TASK INSTRUCTIONS
Pull every line with "checkbox" from the material.

EXERCISE INPUT
::::::::

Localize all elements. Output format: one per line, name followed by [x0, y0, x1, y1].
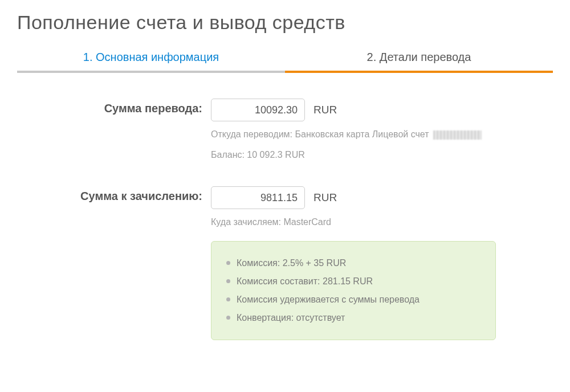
transfer-amount-currency: RUR — [314, 104, 337, 116]
commission-amount-item: Комиссия составит: 281.15 RUR — [226, 272, 481, 291]
balance-hint: Баланс: 10 092.3 RUR — [211, 148, 553, 162]
conversion-item: Конвертация: отсутствует — [226, 309, 481, 327]
tabs: 1. Основная информация 2. Детали перевод… — [17, 51, 553, 73]
transfer-amount-label: Сумма перевода: — [17, 99, 211, 115]
row-credit-amount: Сумма к зачислению: RUR Куда зачисляем: … — [17, 186, 553, 230]
commission-list: Комиссия: 2.5% + 35 RUR Комиссия состави… — [226, 254, 481, 327]
credit-amount-currency: RUR — [314, 191, 337, 204]
tab-transfer-details[interactable]: 2. Детали перевода — [285, 51, 553, 73]
credit-amount-label: Сумма к зачислению: — [17, 186, 211, 203]
credit-amount-input[interactable] — [211, 186, 305, 209]
page-title: Пополнение счета и вывод средств — [17, 11, 553, 34]
commission-info-box: Комиссия: 2.5% + 35 RUR Комиссия состави… — [211, 241, 496, 340]
transfer-amount-input[interactable] — [211, 99, 305, 121]
transfer-source-hint: Откуда переводим: Банковская карта Лицев… — [211, 127, 553, 142]
commission-note-item: Комиссия удерживается с суммы перевода — [226, 291, 481, 309]
account-number-blurred — [433, 130, 482, 140]
source-hint-text: Откуда переводим: Банковская карта Лицев… — [211, 129, 429, 139]
row-transfer-amount: Сумма перевода: RUR Откуда переводим: Ба… — [17, 99, 553, 162]
destination-hint: Куда зачисляем: MasterCard — [211, 215, 553, 230]
commission-rate-item: Комиссия: 2.5% + 35 RUR — [226, 254, 481, 272]
tab-basic-info[interactable]: 1. Основная информация — [17, 51, 285, 73]
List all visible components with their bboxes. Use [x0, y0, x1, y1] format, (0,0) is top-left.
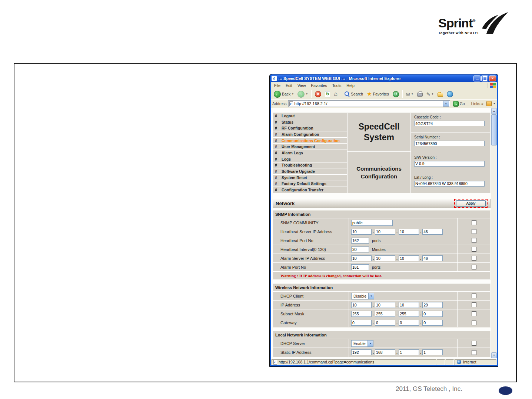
input-subnet-mask-octet-3[interactable]: [399, 311, 419, 317]
dropdown-dhcp-server[interactable]: Enable▼: [351, 340, 373, 347]
close-button[interactable]: ×: [489, 76, 496, 81]
menu-item-help[interactable]: Help: [344, 83, 357, 88]
input-gateway-octet-3[interactable]: [399, 320, 419, 326]
input-heartbeat-interval-0-120[interactable]: [351, 247, 369, 252]
nav-item-factory-default-settings[interactable]: #Factory Default Settings: [273, 181, 347, 187]
checkbox-dhcp-server[interactable]: [472, 341, 476, 346]
apply-button[interactable]: Apply: [456, 200, 486, 207]
input-alarm-server-ip-address-octet-2[interactable]: [375, 255, 395, 261]
scroll-down-icon[interactable]: ▼: [491, 352, 497, 358]
menu-item-tools[interactable]: Tools: [330, 83, 344, 88]
window-body: FileEditViewFavoritesToolsHelp ← Back ▼ …: [271, 82, 497, 365]
checkbox-gateway[interactable]: [472, 321, 476, 325]
nav-item-communications-configuration[interactable]: #Communications Configuration: [273, 138, 347, 144]
input-ip-address-octet-1[interactable]: [351, 302, 372, 308]
input-heartbeat-port-no[interactable]: [351, 238, 369, 244]
nav-item-alarm-logs[interactable]: #Alarm Logs: [273, 150, 347, 156]
forward-button[interactable]: → ▼: [296, 90, 309, 98]
nav-item-user-management[interactable]: #User Management: [273, 144, 347, 150]
edit-button[interactable]: ✎ ▼: [425, 90, 435, 98]
nav-item-logout[interactable]: #Logout: [273, 113, 347, 119]
print-button[interactable]: [416, 90, 424, 98]
checkbox-heartbeat-interval-0-120[interactable]: [472, 247, 476, 252]
mail-button[interactable]: ✉ ▼: [405, 90, 415, 98]
messenger-button[interactable]: [445, 90, 455, 98]
checkbox-alarm-server-ip-address[interactable]: [472, 256, 476, 261]
vertical-scrollbar[interactable]: ▲ ▼: [491, 108, 497, 358]
info-input-lat-long[interactable]: [414, 181, 485, 187]
checkbox-heartbeat-server-ip-address[interactable]: [472, 229, 476, 234]
info-input-s-w-version[interactable]: [414, 161, 485, 167]
checkbox-snmp-community[interactable]: [472, 220, 476, 225]
input-alarm-port-no[interactable]: [351, 264, 369, 270]
input-ip-address-octet-2[interactable]: [375, 302, 395, 308]
nav-item-logs[interactable]: #Logs: [273, 156, 347, 162]
nav-item-system-reset[interactable]: #System Reset: [273, 175, 347, 181]
menu-item-favorites[interactable]: Favorites: [309, 83, 330, 88]
checkbox-dhcp-client[interactable]: [472, 294, 476, 298]
checkbox-subnet-mask[interactable]: [472, 311, 476, 316]
row-field: Disable▼: [349, 292, 458, 300]
input-alarm-server-ip-address-octet-4[interactable]: [422, 255, 443, 261]
input-subnet-mask-octet-4[interactable]: [422, 311, 443, 317]
menu-item-file[interactable]: File: [272, 83, 283, 88]
nav-item-software-upgrade[interactable]: #Software Upgrade: [273, 168, 347, 175]
history-button[interactable]: ↺: [391, 90, 400, 98]
checkbox-static-ip-address[interactable]: [472, 350, 476, 355]
nav-item-troubleshooting[interactable]: #Troubleshooting: [273, 162, 347, 169]
nav-item-status[interactable]: #Status: [273, 119, 347, 125]
checkbox-heartbeat-port-no[interactable]: [472, 238, 476, 243]
address-dropdown-icon[interactable]: ▼: [443, 101, 449, 107]
checkbox-alarm-port-no[interactable]: [472, 265, 476, 269]
search-button[interactable]: Search: [343, 90, 365, 98]
input-ip-address-octet-3[interactable]: [399, 302, 419, 308]
input-gateway-octet-4[interactable]: [422, 320, 443, 326]
toolbar-separator: [311, 90, 312, 98]
refresh-button[interactable]: ↻: [323, 90, 332, 98]
row-field: ...: [349, 254, 458, 262]
back-button[interactable]: ← Back ▼: [272, 90, 295, 98]
title-bar: e ::: SpeedCell SYSTEM WEB GUI ::: - Mic…: [271, 74, 497, 82]
input-snmp-community[interactable]: [351, 220, 393, 226]
input-static-ip-address-octet-2[interactable]: [375, 349, 395, 355]
input-ip-address-octet-4[interactable]: [422, 302, 443, 308]
status-cell: [437, 359, 445, 365]
input-heartbeat-server-ip-address-octet-4[interactable]: [422, 229, 443, 235]
scroll-up-icon[interactable]: ▲: [491, 108, 497, 114]
maximize-button[interactable]: [481, 76, 488, 81]
address-input[interactable]: http://192.168.2.1/ ▼: [288, 100, 450, 107]
nav-item-rf-configuration[interactable]: #RF Configuration: [273, 125, 347, 131]
folder-button[interactable]: [436, 90, 445, 98]
home-button[interactable]: ⌂: [332, 90, 339, 98]
checkbox-ip-address[interactable]: [472, 302, 476, 307]
input-heartbeat-server-ip-address-octet-1[interactable]: [351, 229, 372, 235]
go-button[interactable]: → Go: [452, 100, 466, 107]
input-gateway-octet-1[interactable]: [351, 320, 372, 326]
favorites-button[interactable]: ★ Favorites: [365, 90, 390, 98]
scrollbar-thumb[interactable]: [491, 114, 497, 145]
status-url: http://192.168.1.1/command.cgi?page=comm…: [279, 360, 374, 364]
input-gateway-octet-2[interactable]: [375, 320, 395, 326]
nav-item-configuration-transfer[interactable]: #Configuration Transfer: [273, 187, 347, 193]
info-input-cascade-code[interactable]: [414, 121, 485, 126]
links-button[interactable]: Links »: [470, 101, 485, 106]
menu-item-view[interactable]: View: [295, 83, 309, 88]
menu-item-edit[interactable]: Edit: [283, 83, 295, 88]
input-subnet-mask-octet-2[interactable]: [375, 311, 395, 317]
plugin-icon[interactable]: [486, 101, 492, 106]
dropdown-dhcp-client[interactable]: Disable▼: [351, 293, 374, 299]
stop-button[interactable]: ×: [313, 90, 323, 98]
input-alarm-server-ip-address-octet-1[interactable]: [351, 255, 372, 261]
nav-item-alarm-configuration[interactable]: #Alarm Configuration: [273, 131, 347, 138]
input-heartbeat-server-ip-address-octet-2[interactable]: [375, 229, 395, 235]
input-static-ip-address-octet-3[interactable]: [399, 349, 419, 355]
nav-bullet: #: [273, 131, 279, 137]
input-static-ip-address-octet-1[interactable]: [351, 349, 372, 355]
input-subnet-mask-octet-1[interactable]: [351, 311, 372, 317]
input-heartbeat-server-ip-address-octet-3[interactable]: [399, 229, 419, 235]
input-alarm-server-ip-address-octet-3[interactable]: [399, 255, 419, 261]
nav-bullet: #: [273, 144, 279, 150]
minimize-button[interactable]: [473, 76, 481, 81]
info-input-serial-number[interactable]: [414, 141, 485, 146]
input-static-ip-address-octet-4[interactable]: [422, 349, 443, 355]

::::::::

EXERCISE RESPONSE
checkbox-dhcp-server[interactable]: [472, 341, 476, 346]
checkbox-gateway[interactable]: [472, 321, 476, 325]
checkbox-heartbeat-interval-0-120[interactable]: [472, 247, 476, 252]
checkbox-alarm-server-ip-address[interactable]: [472, 256, 476, 261]
checkbox-heartbeat-server-ip-address[interactable]: [472, 229, 476, 234]
checkbox-snmp-community[interactable]: [472, 220, 476, 225]
checkbox-dhcp-client[interactable]: [472, 294, 476, 298]
checkbox-subnet-mask[interactable]: [472, 311, 476, 316]
checkbox-static-ip-address[interactable]: [472, 350, 476, 355]
checkbox-heartbeat-port-no[interactable]: [472, 238, 476, 243]
checkbox-alarm-port-no[interactable]: [472, 265, 476, 269]
checkbox-ip-address[interactable]: [472, 302, 476, 307]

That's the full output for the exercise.